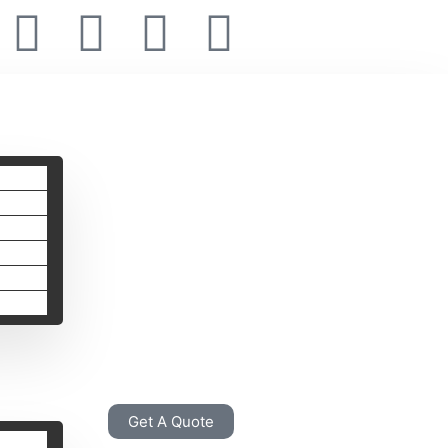
Get A Quote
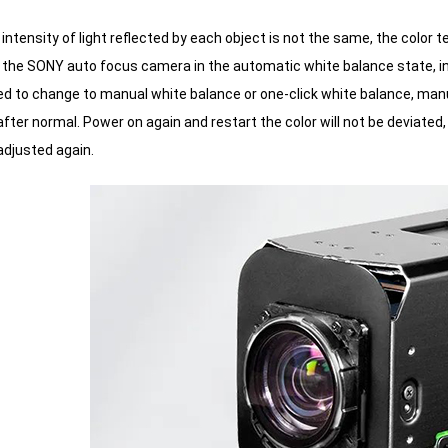
intensity of light reflected by each object is not the same, the color
 the SONY auto focus camera in the automatic white balance state, in th
to change to manual white balance or one-click white balance, manuall
fter normal.
Power on again and restart the color will not be deviated, 
adjusted again.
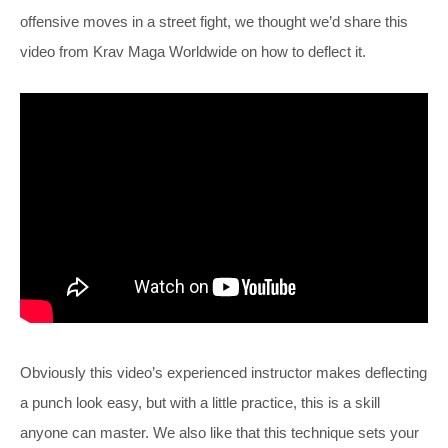
offensive moves in a street fight, we thought we’d share this
video from Krav Maga Worldwide on how to deflect it.
Obviously this video’s experienced instructor makes deflecting
a punch look easy, but with a little practice, this is a skill
anyone can master. We also like that this technique sets your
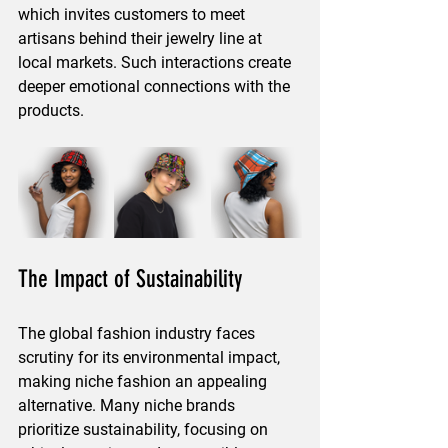
which invites customers to meet 
artisans behind their jewelry line at 
local markets. Such interactions create 
deeper emotional connections with the 
products.
The Impact of Sustainability
The global fashion industry faces 
scrutiny for its environmental impact, 
making niche fashion an appealing 
alternative. Many niche brands 
prioritize sustainability, focusing on 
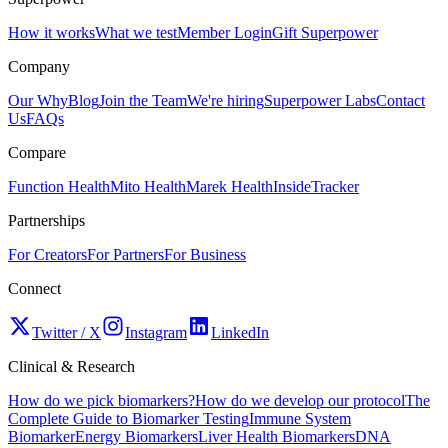
How it works
What we test
Member Login
Gift Superpower
Company
Our Why
Blog
Join the Team
We're hiring
Superpower Labs
Contact
Us
FAQs
Compare
Function Health
Mito Health
Marek Health
InsideTracker
Partnerships
For Creators
For Partners
For Business
Connect
Twitter / X
Instagram
LinkedIn
Clinical & Research
How do we pick biomarkers?
How do we develop our protocol
The
Complete Guide to Biomarker Testing
Immune System
Biomarker
Energy Biomarkers
Liver Health Biomarkers
DNA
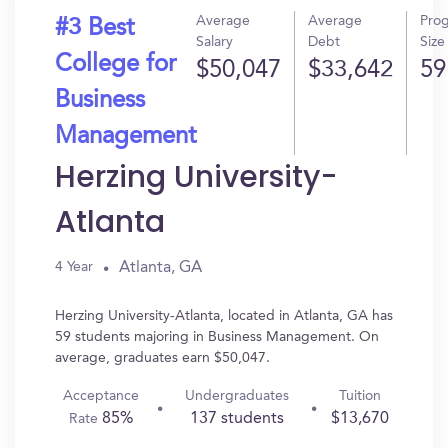
Average
Average
Pro
#3 Best
Salary
Debt
Size
College for
$50,047
$33,642
59
Business
Management
Herzing University-
Atlanta
Atlanta, GA
4 Year
Herzing University-Atlanta, located in Atlanta, GA has
59 students majoring in Business Management. On
average, graduates earn $50,047.
Acceptance
Undergraduates
Tuition
85%
137 students
$13,670
Rate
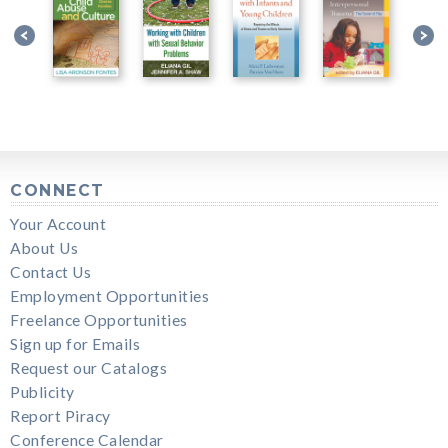
CONNECT
Your Account
About Us
Contact Us
Employment Opportunities
Freelance Opportunities
Sign up for Emails
Request our Catalogs
Publicity
Report Piracy
Conference Calendar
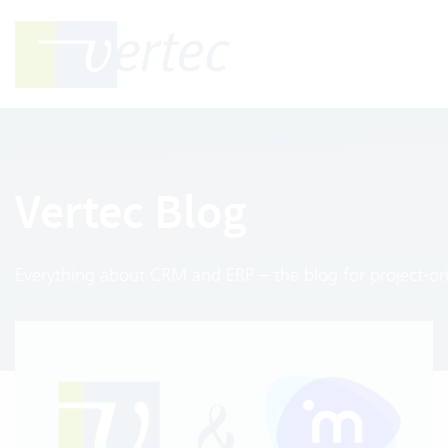
Vertec Blog
Everything about CRM and ERP – the blog for project-ori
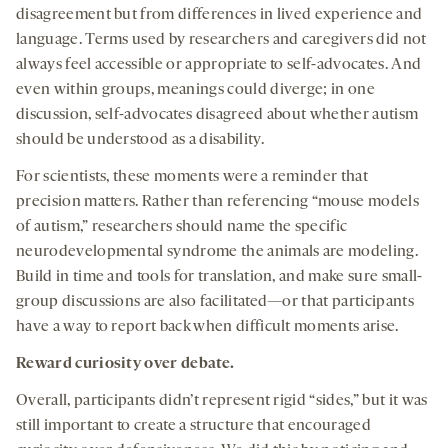
disagreement but from differences in lived experience and
language. Terms used by researchers and caregivers did not
always feel accessible or appropriate to self-advocates. And
even within groups, meanings could diverge; in one
discussion, self-advocates disagreed about whether autism
should be understood as a disability.
For scientists, these moments were a reminder that
precision matters. Rather than referencing “mouse models
of autism,” researchers should name the specific
neurodevelopmental syndrome the animals are modeling.
Build in time and tools for translation, and make sure small-
group discussions are also facilitated—or that participants
have a way to report back when difficult moments arise.
Reward curiosity over debate.
Overall, participants didn’t represent rigid “sides,” but it was
still important to create a structure that encouraged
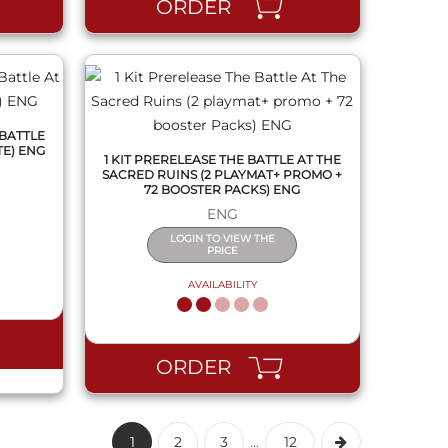
ORDER
 BATTLE
TE) ENG
1 KIT PRERELEASE THE BATTLE AT THE
SACRED RUINS (2 PLAYMAT+ PROMO +
72 BOOSTER PACKS) ENG
ENG
LOGIN TO VIEW THE
PRICE
AVAILABILITY
ORDER
1
2
3
...
12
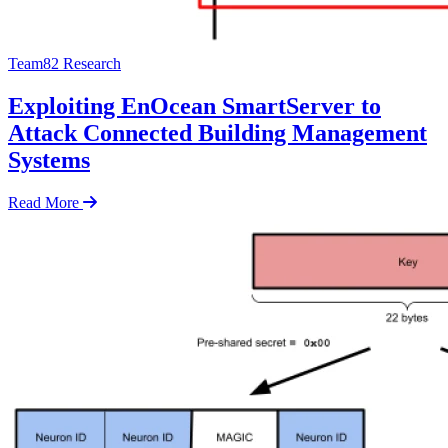
Team82 Research
Exploiting EnOcean SmartServer to
Attack Connected Building Management
Systems
Read More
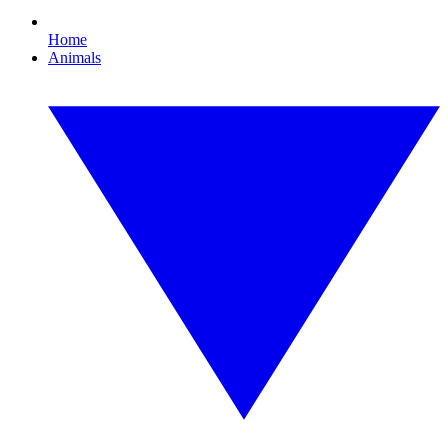
Home
Animals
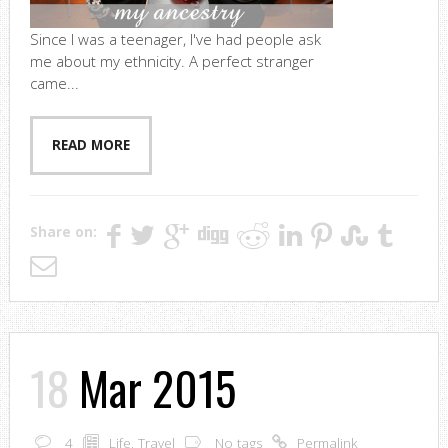
Since I was a teenager, I've had people ask
me about my ethnicity. A perfect stranger
came...
READ MORE
Share on:
18
Mar 2015
4
Life
,
Travel
No tags
Permalink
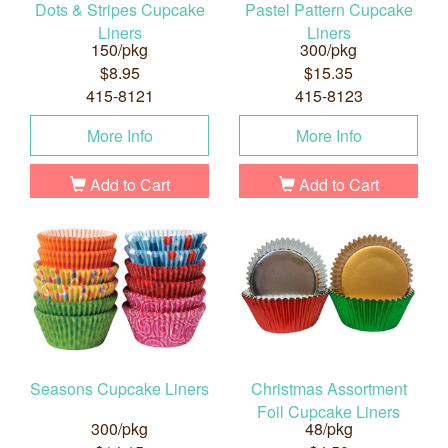
Dots & Stripes Cupcake
Pastel Pattern Cupcake
Liners
Liners
150/pkg
300/pkg
$8.95
$15.35
415-8121
415-8123
More Info
More Info
Add to Cart
Add to Cart
Seasons Cupcake Liners
Christmas Assortment
Foil Cupcake Liners
300/pkg
48/pkg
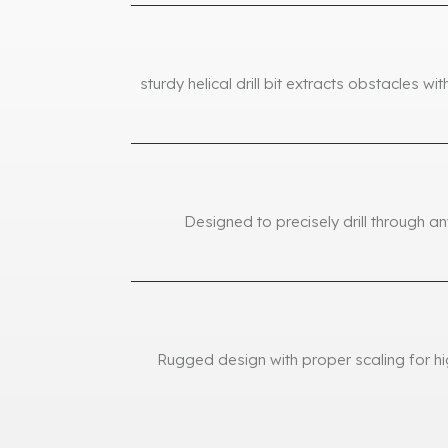
sturdy helical drill bit extracts obstacles w
Designed to precisely drill through a
Rugged design with proper scaling for hi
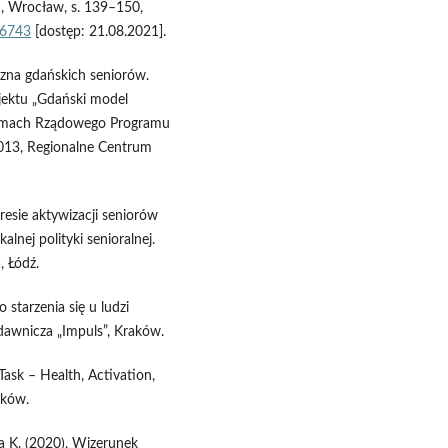
 Wrocław, s. 139–150,
66743
[dostęp: 21.08.2021].
czna gdańskich seniorów.
ojektu „Gdański model
 ramach Rządowego Programu
013, Regionalne Centrum
resie aktywizacji seniorów
lnej polityki senioralnej.
, Łódź.
starzenia się u ludzi
dawnicza „Impuls”, Kraków.
Task – Health, Activation,
aków.
a K. (2020), Wizerunek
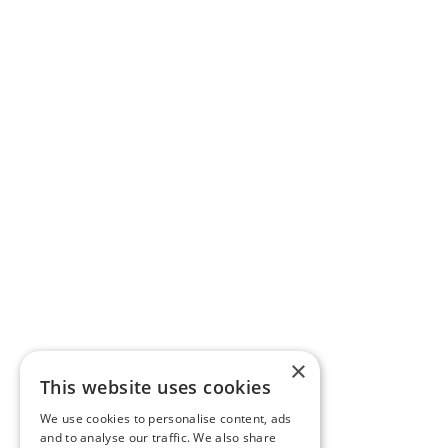
×
This website uses cookies
We use cookies to personalise content, ads
and to analyse our traffic. We also share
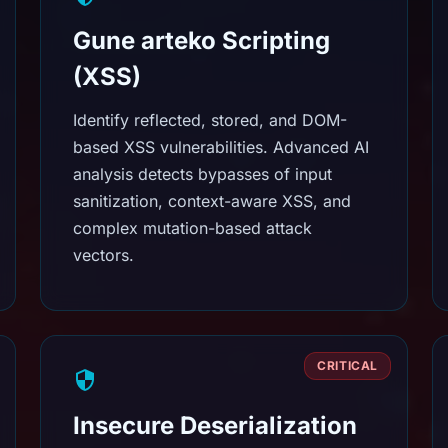
Gune arteko Scripting
(XSS)
Identify reflected, stored, and DOM-
based XSS vulnerabilities. Advanced AI
analysis detects bypasses of input
sanitization, context-aware XSS, and
complex mutation-based attack
vectors.
CRITICAL
Insecure Deserialization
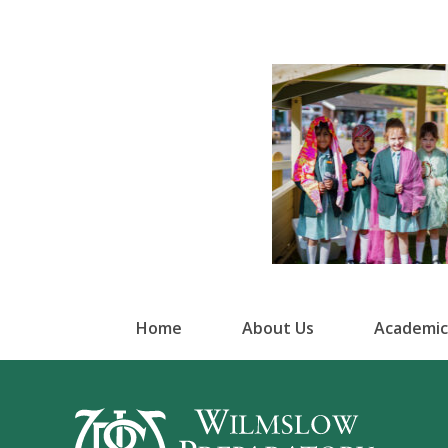
Home
About Us
Academic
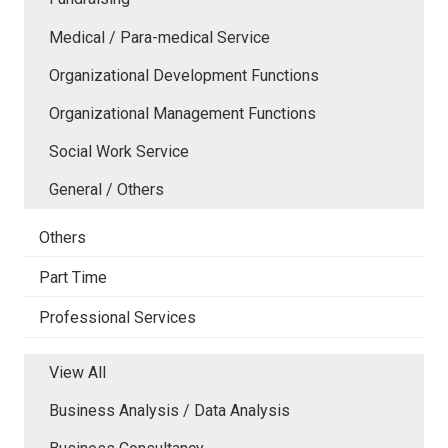
Medical / Para-medical Service
Organizational Development Functions
Organizational Management Functions
Social Work Service
General / Others
Others
Part Time
Professional Services
View All
Business Analysis / Data Analysis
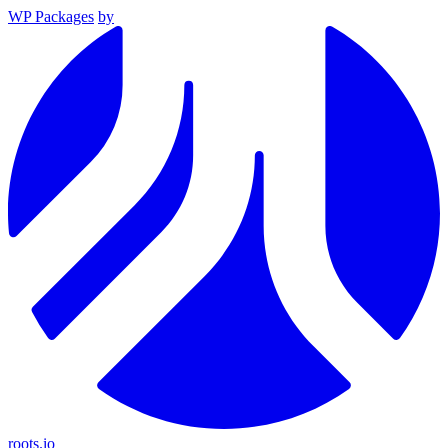
WP Packages
by
roots.io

**Task statement:** Leaving out the pictures, please output the lines in the entries above from the one with "Complete Guide to Biomarker Testing" through the one with "even within groups, meanings", exactly as they are.

**Written solution:**
Complete Guide to Biomarker Testing
Immune System
Biomarker
Energy Biomarkers
Liver Health Biomarkers
DNA
Average
Average
Pro
#3 Best
Salary
Debt
Size
College for
$50,047
$33,642
59
Business
Management
Herzing University-
Atlanta
Atlanta, GA
4 Year
Herzing University-Atlanta, located in Atlanta, GA has
59 students majoring in Business Management. On
average, graduates earn $50,047.
Acceptance
Undergraduates
Tuition
85%
137 students
$13,670
Rate
CONNECT
Your Account
About Us
Contact Us
Employment Opportunities
Freelance Opportunities
Sign up for Emails
Request our Catalogs
Publicity
Report Piracy
Conference Calendar
Vertec Blog
Everything about CRM and ERP – the blog for project-ori
disagreement but from differences in lived experience and
language. Terms used by researchers and caregivers did not
always feel accessible or appropriate to self-advocates. And
even within groups, meanings could diverge; in one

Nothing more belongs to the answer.